What you will do - For each record that follows, restate the text exactly and drop the pictures.

Record excerpts -
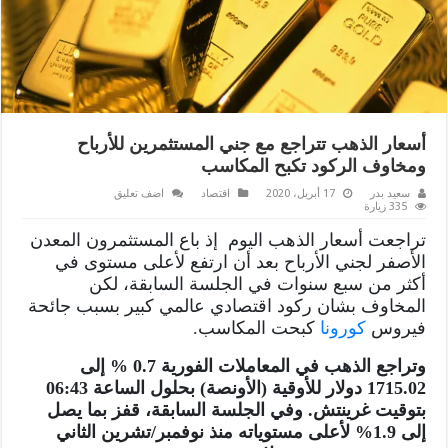
أسعار الذهب تتراجع مع جني المستثمرين للأرباح
ومخاوف الركود تكبح المكاسب
سعيد بدر
17 أبريل، 2020
اقتصاد
اضف تعليق
335 زيارة
تراجعت أسعار الذهب اليوم إذ باع المستثمرون المعدن
الأصفر لجني الأرباح بعد أن ارتفع لأعلى مستوى في
أكثر من سبع سنوات في الجلسة السابقة، لكن
المخاوف بشان ركود اقتصادي عالمي كبير بسبب جائحة
فيروس
كورونا
كبحت المكاسب.
وتراجع الذهب في المعاملات الفورية 0.7 % إلى
1715.02 دولار للأوقية (الأونصة) بحلول الساعة 06:43
بتوقيت غرينتش. وفي الجلسة السابقة، قفز بما يصل
إلى 1.9% لأعلى مستوياته منذ نوفمبر/تشرين الثاني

Task result -
أسعار الذهب تتراجع مع جني المستثمرين للأرباح
ومخاوف الركود تكبح المكاسب
سعيد بدر
17 أبريل، 2020
اقتصاد
اضف تعليق
335 زيارة
تراجعت أسعار الذهب اليوم إذ باع المستثمرون المعدن
الأصفر لجني الأرباح بعد أن ارتفع لأعلى مستوى في
أكثر من سبع سنوات في الجلسة السابقة، لكن
المخاوف بشان ركود اقتصادي عالمي كبير بسبب جائحة
فيروس
كورونا
كبحت المكاسب.
وتراجع الذهب في المعاملات الفورية 0.7 % إلى
1715.02 دولار للأوقية (الأونصة) بحلول الساعة 06:43
بتوقيت غرينتش. وفي الجلسة السابقة، قفز بما يصل
إلى 1.9% لأعلى مستوياته منذ نوفمبر/تشرين الثاني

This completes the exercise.